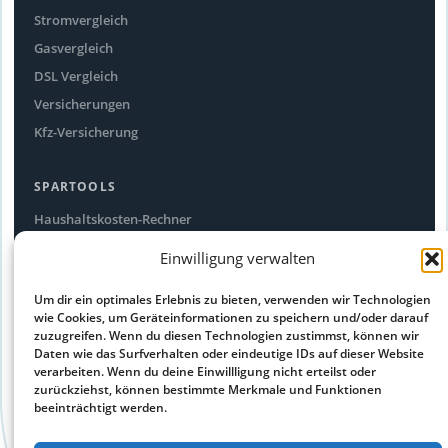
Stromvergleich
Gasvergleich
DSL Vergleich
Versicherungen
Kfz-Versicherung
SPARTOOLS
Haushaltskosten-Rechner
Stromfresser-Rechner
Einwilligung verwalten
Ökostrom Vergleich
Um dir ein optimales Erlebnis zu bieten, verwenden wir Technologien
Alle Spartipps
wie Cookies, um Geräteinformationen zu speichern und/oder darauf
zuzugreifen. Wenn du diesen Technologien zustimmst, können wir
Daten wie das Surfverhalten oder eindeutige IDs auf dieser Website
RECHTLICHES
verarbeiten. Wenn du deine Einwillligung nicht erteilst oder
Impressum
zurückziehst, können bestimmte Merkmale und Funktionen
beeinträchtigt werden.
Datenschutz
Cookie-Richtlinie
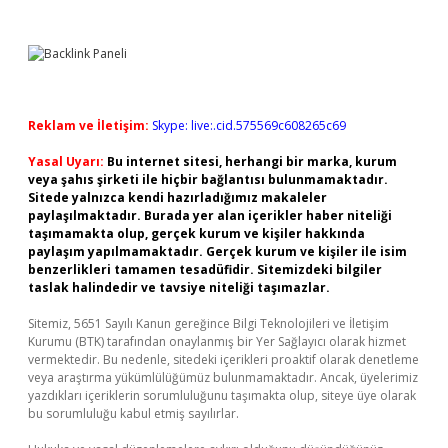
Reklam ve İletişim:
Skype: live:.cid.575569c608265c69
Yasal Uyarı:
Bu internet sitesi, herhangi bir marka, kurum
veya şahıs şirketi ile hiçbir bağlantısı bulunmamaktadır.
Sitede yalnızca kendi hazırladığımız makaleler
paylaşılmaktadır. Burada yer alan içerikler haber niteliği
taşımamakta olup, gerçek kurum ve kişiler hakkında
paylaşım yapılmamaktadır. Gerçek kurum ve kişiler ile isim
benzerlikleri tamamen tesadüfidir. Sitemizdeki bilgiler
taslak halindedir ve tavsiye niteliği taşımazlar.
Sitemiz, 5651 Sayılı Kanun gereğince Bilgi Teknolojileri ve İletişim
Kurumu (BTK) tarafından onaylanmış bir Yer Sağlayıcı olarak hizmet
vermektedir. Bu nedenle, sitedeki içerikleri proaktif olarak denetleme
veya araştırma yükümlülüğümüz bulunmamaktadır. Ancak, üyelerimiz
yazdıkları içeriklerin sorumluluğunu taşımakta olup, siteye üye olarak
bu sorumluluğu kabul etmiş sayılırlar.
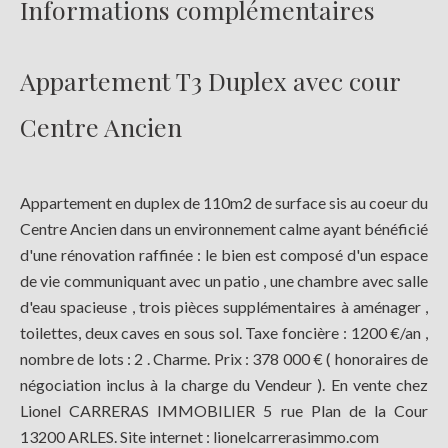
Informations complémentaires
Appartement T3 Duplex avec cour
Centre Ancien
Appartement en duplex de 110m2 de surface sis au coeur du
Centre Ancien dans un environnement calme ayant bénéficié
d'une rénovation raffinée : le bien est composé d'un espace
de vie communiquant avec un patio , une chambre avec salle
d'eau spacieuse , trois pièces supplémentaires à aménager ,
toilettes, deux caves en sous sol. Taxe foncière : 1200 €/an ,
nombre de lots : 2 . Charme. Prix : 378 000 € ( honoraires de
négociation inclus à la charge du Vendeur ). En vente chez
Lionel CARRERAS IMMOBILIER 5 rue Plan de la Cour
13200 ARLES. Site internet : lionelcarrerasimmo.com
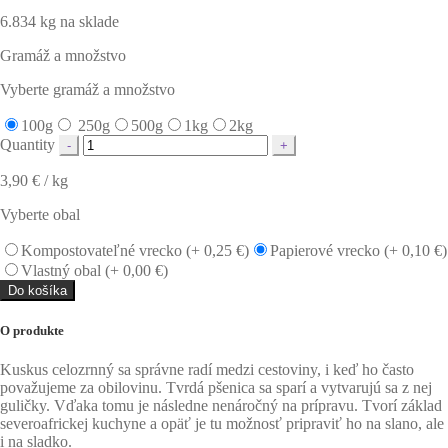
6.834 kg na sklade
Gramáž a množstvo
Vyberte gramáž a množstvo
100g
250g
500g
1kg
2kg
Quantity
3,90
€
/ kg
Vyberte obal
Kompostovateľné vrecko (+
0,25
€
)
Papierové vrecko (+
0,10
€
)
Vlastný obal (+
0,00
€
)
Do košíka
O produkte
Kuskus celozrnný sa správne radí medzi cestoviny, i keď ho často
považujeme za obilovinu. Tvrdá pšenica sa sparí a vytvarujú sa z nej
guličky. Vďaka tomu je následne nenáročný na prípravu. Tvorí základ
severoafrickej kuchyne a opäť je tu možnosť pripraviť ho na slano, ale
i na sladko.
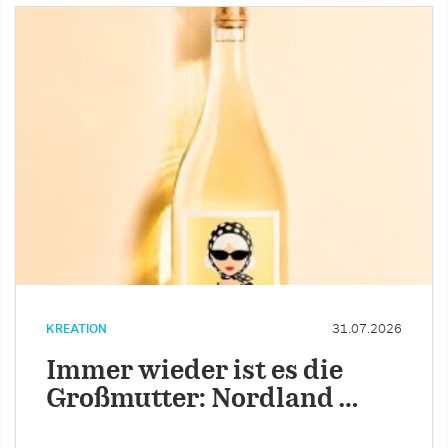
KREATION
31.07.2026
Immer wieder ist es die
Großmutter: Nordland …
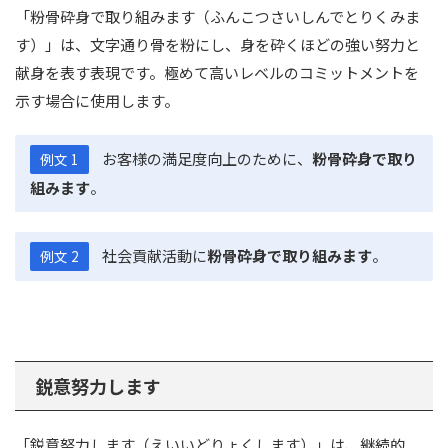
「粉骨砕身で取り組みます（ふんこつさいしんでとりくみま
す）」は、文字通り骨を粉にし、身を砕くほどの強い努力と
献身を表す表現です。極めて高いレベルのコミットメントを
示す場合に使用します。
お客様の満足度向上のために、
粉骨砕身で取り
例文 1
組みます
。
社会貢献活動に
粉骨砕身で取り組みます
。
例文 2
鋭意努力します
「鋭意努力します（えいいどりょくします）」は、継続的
--
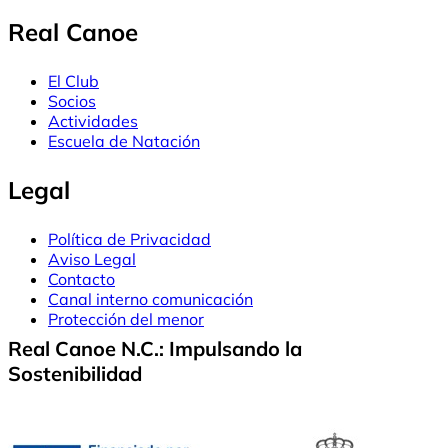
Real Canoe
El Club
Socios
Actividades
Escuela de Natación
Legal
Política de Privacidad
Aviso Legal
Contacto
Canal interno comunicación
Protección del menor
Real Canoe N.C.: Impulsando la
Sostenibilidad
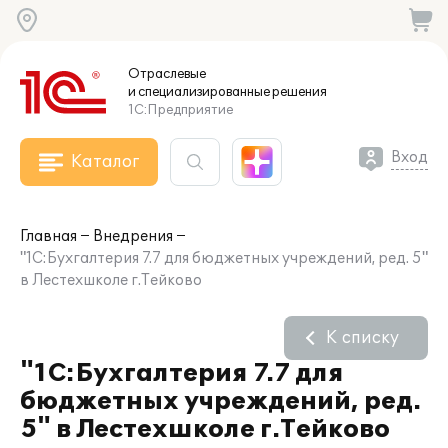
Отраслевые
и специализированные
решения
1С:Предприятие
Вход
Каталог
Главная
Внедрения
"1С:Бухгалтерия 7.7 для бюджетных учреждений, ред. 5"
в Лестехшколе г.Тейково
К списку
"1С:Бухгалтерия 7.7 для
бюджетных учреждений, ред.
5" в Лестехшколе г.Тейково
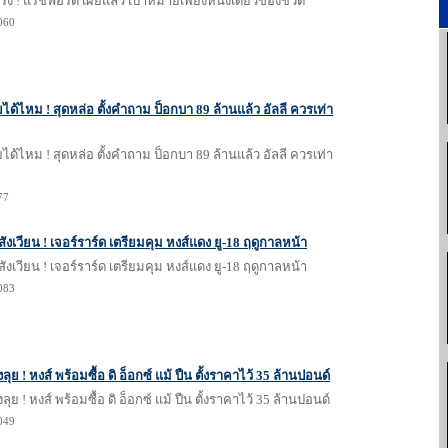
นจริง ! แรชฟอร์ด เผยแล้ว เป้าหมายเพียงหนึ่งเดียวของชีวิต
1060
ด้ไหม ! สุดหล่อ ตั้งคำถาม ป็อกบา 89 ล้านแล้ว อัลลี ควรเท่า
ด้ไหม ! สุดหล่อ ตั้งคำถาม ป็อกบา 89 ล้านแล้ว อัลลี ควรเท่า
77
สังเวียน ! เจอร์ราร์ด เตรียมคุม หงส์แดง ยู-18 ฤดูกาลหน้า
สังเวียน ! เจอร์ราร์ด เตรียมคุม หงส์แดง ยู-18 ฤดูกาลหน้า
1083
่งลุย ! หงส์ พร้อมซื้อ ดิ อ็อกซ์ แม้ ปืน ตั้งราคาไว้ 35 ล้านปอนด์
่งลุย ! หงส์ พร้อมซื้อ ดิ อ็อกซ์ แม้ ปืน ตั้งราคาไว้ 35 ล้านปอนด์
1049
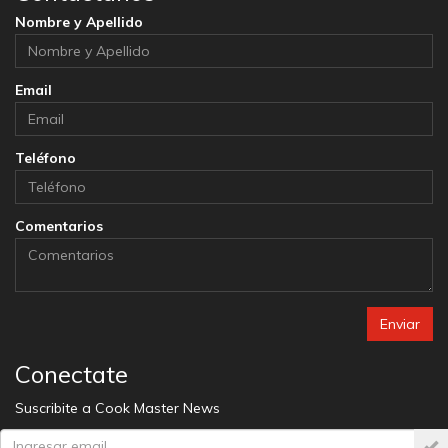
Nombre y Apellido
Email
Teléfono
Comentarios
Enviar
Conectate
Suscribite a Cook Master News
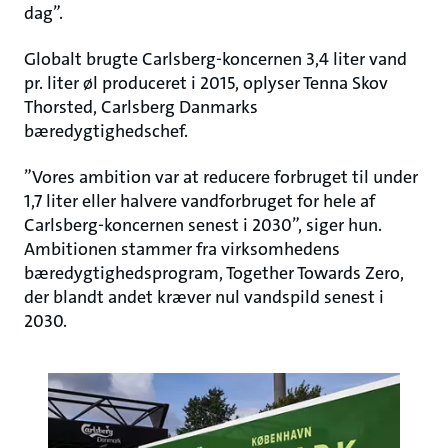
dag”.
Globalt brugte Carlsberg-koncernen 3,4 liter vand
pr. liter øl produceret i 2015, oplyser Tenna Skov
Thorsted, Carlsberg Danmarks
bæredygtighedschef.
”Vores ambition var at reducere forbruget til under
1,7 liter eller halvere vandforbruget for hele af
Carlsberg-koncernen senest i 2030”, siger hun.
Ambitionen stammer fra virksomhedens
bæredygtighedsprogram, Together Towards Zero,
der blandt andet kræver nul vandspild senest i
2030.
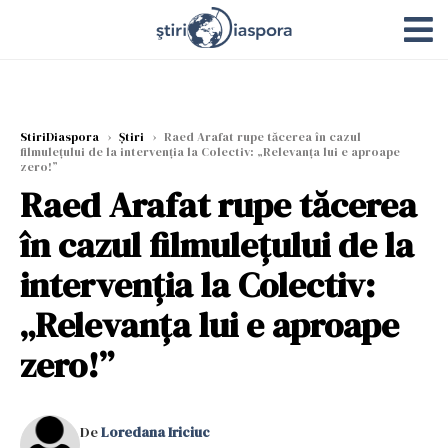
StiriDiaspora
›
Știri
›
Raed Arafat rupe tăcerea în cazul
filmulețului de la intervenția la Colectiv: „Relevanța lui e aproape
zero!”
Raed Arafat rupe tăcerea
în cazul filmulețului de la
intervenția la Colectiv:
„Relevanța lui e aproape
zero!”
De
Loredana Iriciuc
...
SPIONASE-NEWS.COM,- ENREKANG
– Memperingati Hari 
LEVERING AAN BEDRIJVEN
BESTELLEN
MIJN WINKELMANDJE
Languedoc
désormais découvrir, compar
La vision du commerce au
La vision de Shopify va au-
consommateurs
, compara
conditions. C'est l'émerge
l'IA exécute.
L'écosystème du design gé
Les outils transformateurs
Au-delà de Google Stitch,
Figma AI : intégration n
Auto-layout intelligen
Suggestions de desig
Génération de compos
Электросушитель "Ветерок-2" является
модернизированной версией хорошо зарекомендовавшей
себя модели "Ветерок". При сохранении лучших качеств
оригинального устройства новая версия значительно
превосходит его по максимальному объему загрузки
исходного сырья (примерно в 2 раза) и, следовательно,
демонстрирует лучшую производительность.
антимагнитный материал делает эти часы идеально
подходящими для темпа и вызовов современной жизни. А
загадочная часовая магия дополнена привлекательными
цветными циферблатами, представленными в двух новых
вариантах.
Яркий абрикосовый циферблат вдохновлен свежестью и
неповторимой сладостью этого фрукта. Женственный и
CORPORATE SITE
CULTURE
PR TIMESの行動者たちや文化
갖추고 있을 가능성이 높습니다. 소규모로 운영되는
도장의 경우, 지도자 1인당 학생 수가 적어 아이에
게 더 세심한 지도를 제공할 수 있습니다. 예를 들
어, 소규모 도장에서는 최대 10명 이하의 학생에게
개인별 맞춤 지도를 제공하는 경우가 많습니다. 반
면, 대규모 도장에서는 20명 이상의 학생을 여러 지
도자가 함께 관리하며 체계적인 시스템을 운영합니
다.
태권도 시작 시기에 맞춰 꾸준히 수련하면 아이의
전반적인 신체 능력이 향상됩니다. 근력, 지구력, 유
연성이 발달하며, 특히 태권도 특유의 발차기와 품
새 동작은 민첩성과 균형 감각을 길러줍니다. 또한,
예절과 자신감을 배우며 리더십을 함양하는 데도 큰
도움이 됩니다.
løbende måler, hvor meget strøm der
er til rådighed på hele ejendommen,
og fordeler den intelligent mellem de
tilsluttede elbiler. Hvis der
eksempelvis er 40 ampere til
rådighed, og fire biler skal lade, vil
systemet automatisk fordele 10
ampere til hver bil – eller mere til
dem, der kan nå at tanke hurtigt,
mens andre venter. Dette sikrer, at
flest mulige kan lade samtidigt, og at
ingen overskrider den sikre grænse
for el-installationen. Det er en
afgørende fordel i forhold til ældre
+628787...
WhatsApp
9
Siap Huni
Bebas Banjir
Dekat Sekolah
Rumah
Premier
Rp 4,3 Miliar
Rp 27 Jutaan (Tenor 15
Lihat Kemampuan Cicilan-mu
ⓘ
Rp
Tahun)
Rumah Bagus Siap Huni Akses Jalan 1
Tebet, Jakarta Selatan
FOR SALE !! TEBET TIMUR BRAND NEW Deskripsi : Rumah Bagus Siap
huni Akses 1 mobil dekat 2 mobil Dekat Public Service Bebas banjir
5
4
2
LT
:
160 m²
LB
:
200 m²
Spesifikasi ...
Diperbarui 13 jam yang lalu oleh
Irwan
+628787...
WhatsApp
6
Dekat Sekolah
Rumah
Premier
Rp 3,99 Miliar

TASK DETAILS
In the records above, find the line with "Stromvergleich" and the line with "benzerlikleri tamamen tesadüfidir.". Write out exactly those lines and every one between, with no pictures and no other lines.

EXERCISE OUTPUT
Stromvergleich
Gasvergleich
DSL Vergleich
Versicherungen
Kfz-Versicherung
SPARTOOLS
Haushaltskosten-Rechner
Stromfresser-Rechner
Einwilligung verwalten
Ökostrom Vergleich
Um dir ein optimales Erlebnis zu bieten, verwenden wir Technologien
Alle Spartipps
wie Cookies, um Geräteinformationen zu speichern und/oder darauf
zuzugreifen. Wenn du diesen Technologien zustimmst, können wir
Daten wie das Surfverhalten oder eindeutige IDs auf dieser Website
RECHTLICHES
verarbeiten. Wenn du deine Einwillligung nicht erteilst oder
Impressum
zurückziehst, können bestimmte Merkmale und Funktionen
beeinträchtigt werden.
Datenschutz
Cookie-Richtlinie
Reklam ve İletişim:
Skype: live:.cid.575569c608265c69
Yasal Uyarı:
Bu internet sitesi, herhangi bir marka, kurum
veya şahıs şirketi ile hiçbir bağlantısı bulunmamaktadır.
Sitede yalnızca kendi hazırladığımız makaleler
paylaşılmaktadır. Burada yer alan içerikler haber niteliği
taşımamakta olup, gerçek kurum ve kişiler hakkında
paylaşım yapılmamaktadır. Gerçek kurum ve kişiler ile isim
benzerlikleri tamamen tesadüfidir. Sitemizdeki bilgiler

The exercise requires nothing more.